Dietary Fats
People with diabetes have a two- to fourfold increased risk of coronary heart disease, and an increased risk of mortality due to the low HDL with high triglyceride syndrome that is seen in Type 2 diabetes, even when well treated. Epidemiological evidence suggests that populations of people with diabetes who consume a low-fat diet have a lower mortality rate, see “Nutritional Management of Cardiac Risk Factors in Type 2 Diabetes” & “Effect of Variations in Amount and Kind of Dietary Fat and Carbohydrate in the Dietary Management of Type 2 Diabetes” sections.
Saturated Fat
Reducing intake of saturated fat can lower levels of total and LDL cholesterol, risk factors for coronary heart disease. The recommended level is less than 10% energy from saturated fat. Although there are no large studies of diabetic populations it is considered appropriate to base the prevention and management of heart disease on the same principles as in non-diabetic populations.
Individual fatty acids have different effects, with lauric, myristic and palmitic having a hypercholesterolaemic effect and stearic being neutral.
Trans Fatty Acids
Most trans fatty acids are formed during partial hydrogenation of vegetable oils to produce margarine and certain baked foods including biscuits and pastries. Trans fatty acids have a similar impact on lipid levels as saturated fat, decreasing HDL and increasing LDL. Specific information relating to people with diabetes is lacking but there are some large studies that show the evidence is not conclusive regarding coronary risk and trans fatty acid intake.
The Nurses Health Study shows that high intakes of foods that are a significant source of trans fat may be associated with a risk of coronary heart disease. The EURAMIC study however found no significant effect.
Polyunsaturated Fats (n-6)
The WHO recommendation for the general population is a maximum intake of 3 – 7% dietary energy. This is because polyunsaturated fats are more susceptible to oxidation and therefore more atherogenic. In addition, a reduction in HDL may occur when larger amounts are consumed.
Fish Oils (n-3)
The general recommendation with regard to fish oils for the population as a whole is not to take therapeutic doses but to consume one helping of oily fish per week.

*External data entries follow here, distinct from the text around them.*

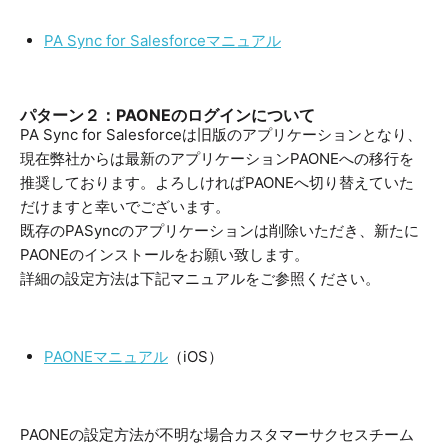
PA Sync for Salesforceマニュアル
パターン２：PAONEのログインについて
PA Sync for Salesforceは旧版のアプリケーションとなり、
現在弊社からは最新のアプリケーションPAONEへの移行を
推奨しております。よろしければPAONEへ切り替えていた
だけますと幸いでございます。
既存のPASyncのアプリケーションは削除いただき、新たに
PAONEのインストールをお願い致します。
詳細の設定方法は下記マニュアルをご参照ください。
PAONEマニュアル
（iOS）
PAONEの設定方法が不明な場合カスタマーサクセスチーム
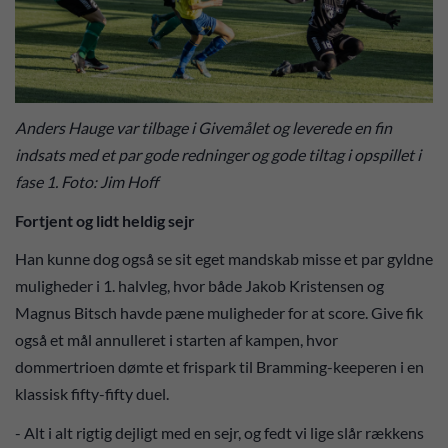
Anders Hauge var tilbage i Givemålet og leverede en fin
indsats med et par gode redninger og gode tiltag i opspillet i
fase 1. Foto: Jim Hoff
Fortjent og lidt heldig sejr
Han kunne dog også se sit eget mandskab misse et par gyldne
muligheder i 1. halvleg, hvor både Jakob Kristensen og
Magnus Bitsch havde pæne muligheder for at score. Give fik
også et mål annulleret i starten af kampen, hvor
dommertrioen dømte et frispark til Bramming-keeperen i en
klassisk fifty-fifty duel.
- Alt i alt rigtig dejligt med en sejr, og fedt vi lige slår rækkens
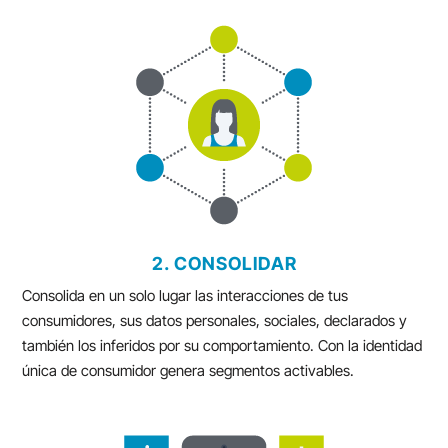
2. CONSOLIDAR
Consolida en un solo lugar las interacciones de tus
consumidores, sus datos personales, sociales, declarados y
también los inferidos por su comportamiento. Con la identidad
única de consumidor genera segmentos activables.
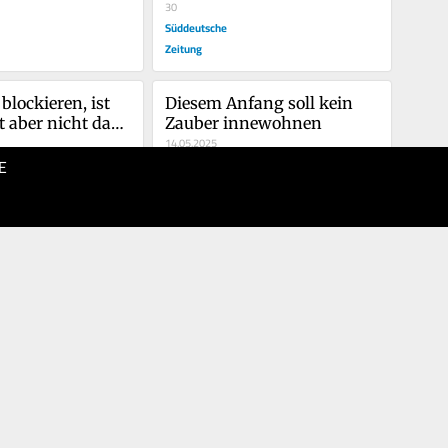
30
Süddeutsche
Zeitung
blockieren, ist 
Diesem Anfang soll kein 
st aber nicht das 
Zauber innewohnen
blem
14.05.2025
E
40
Süddeutsche
Zeitung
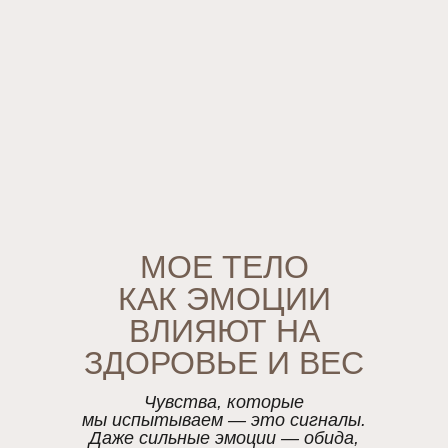
МОЕ ТЕЛО
КАК ЭМОЦИИ
ВЛИЯЮТ НА
ЗДОРОВЬЕ И ВЕС
Чувства, которые
мы испытываем — это сигналы.
Даже сильные эмоции — обида,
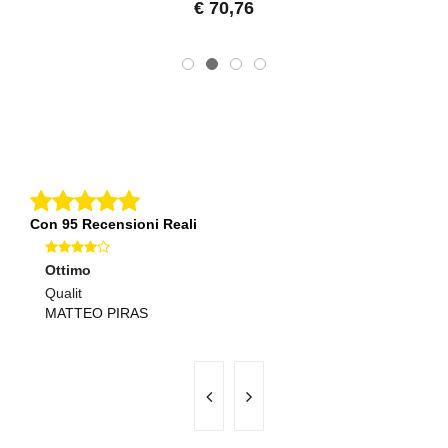
€ 70,76
Con 95 Recensioni Reali
Ottimo
Ec
Qualit
be
MATTEO PIRAS
D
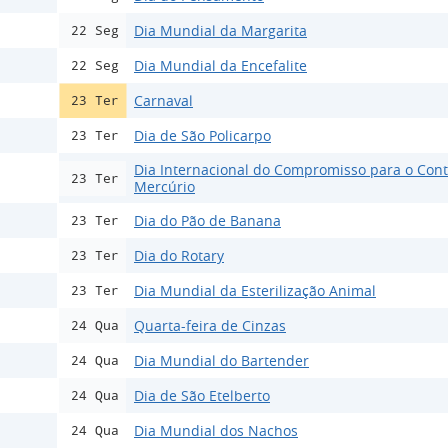
Dia Mundial da Margarita
22 Seg
Dia Mundial da Encefalite
22 Seg
Carnaval
23 Ter
Dia de São Policarpo
23 Ter
Dia Internacional do Compromisso para o Cont
23 Ter
Mercúrio
Dia do Pão de Banana
23 Ter
Dia do Rotary
23 Ter
Dia Mundial da Esterilização Animal
23 Ter
Quarta-feira de Cinzas
24 Qua
Dia Mundial do Bartender
24 Qua
Dia de São Etelberto
24 Qua
Dia Mundial dos Nachos
24 Qua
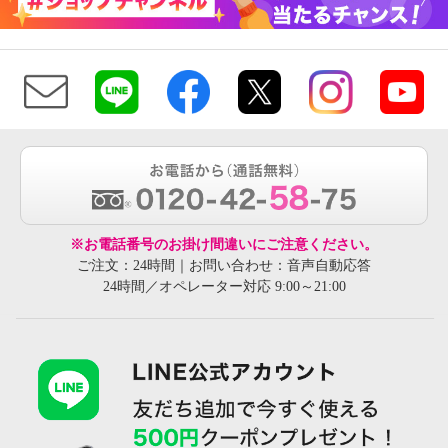
※お電話番号のお掛け間違いにご注意ください。
ご注文：24時間｜お問い合わせ：音声自動応答
24時間／オペレーター対応 9:00～21:00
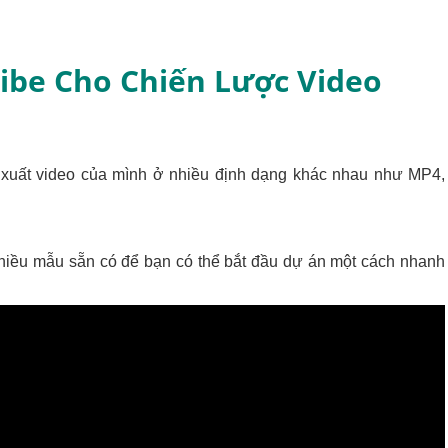
ibe Cho Chiến Lược Video
ể xuất video của mình ở nhiều định dạng khác nhau như MP4,
nhiều mẫu sẵn có để bạn có thể bắt đầu dự án một cách nhanh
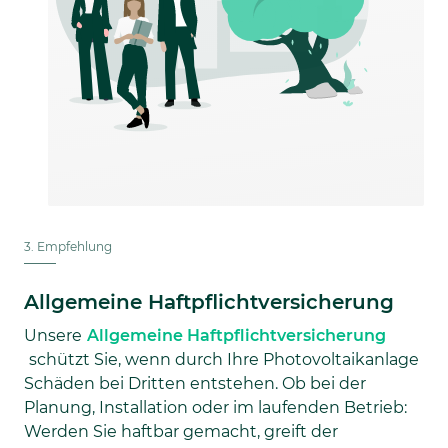
3. Empfehlung
Allgemeine Haftpflichtversicherung
Unsere
Allgemeine Haftpflichtversicherung
schützt Sie, wenn durch Ihre Photovoltaikanlage
Schäden bei Dritten entstehen. Ob bei der
Planung, Installation oder im laufenden Betrieb:
Werden Sie haftbar gemacht, greift der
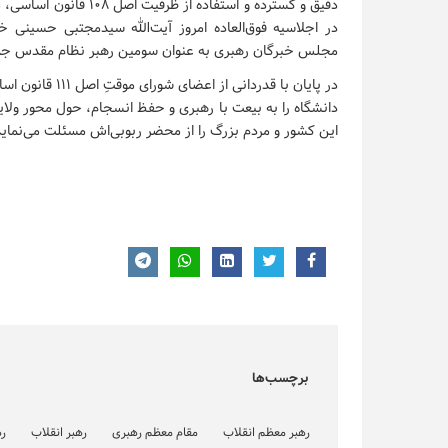
دقیق و گسترده و استفاد
در اجلاسیه فوق‌العاده امروز آیت‌الله سیدمجتبی حسینی خ
مجلس خبرگان رهبری به عنوان سومین رهبر نظام مقدس جمهور
در پایان با قدرد
دانشگاه را به بیعت با رهبری و حفظ انسجام، حول محور ولا
این کشور و مردم بزرگ را از محضر ربوبی‌اش مسئلت می‌نماید
برچسب‌ها
رهبر معظم انقلاب
مقام معظم رهبری
رهبر انقلاب
ره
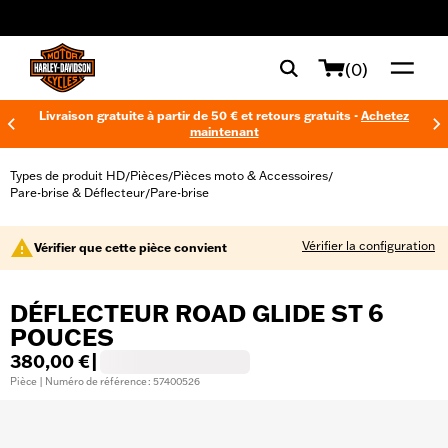
web accessibility
(0)
Livraison gratuite à partir de 50 € et retours gratuits -
Achetez
maintenant
Types de produit HD
Pièces
Pièces moto & Accessoires
/
/
/
Pare-brise & Déflecteur
Pare-brise
/
Vérifier la configuration
Vérifier que cette pièce convient
DÉFLECTEUR ROAD GLIDE ST 6
POUCES
380,00 €
|
Pièce | Numéro de référence : 57400526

Increasing fish intake in the non-diabetic population is associated with reduced mortality from coronary heart disease. However, despite available evidence showing that fish oils can reduce plasma triglycerides and VLDL concentrations in the diabetic population, as well as reducing blood pressure, there are also potential deleterious effects of fish oils on LDL cholesterol and glycaemic control in people with diabetes.
Monounsaturated Fats
In the Mediterranean, where the prevalence of coronary heart disease is lower, the typical diet is high in monounsaturated fatty acids.
The beneficial effects of monounsaturated fats include the fact that they are more resistant to lipid peroxidation and increased MUFA intakes have also been associated with lower daytime blood pressures. There have been studies in both diabetic and non-diabetic populations which show falls in total cholesterol with no changes in HDL levels or triglyceride levels. The choice of MUFA as the prime source of dietary fat is therefore recommended.
Cholesterol
Restriction of saturated fat will also limit intake of cholesterol. The EASD recommendations refer to a maximum intake of 300 mg/day.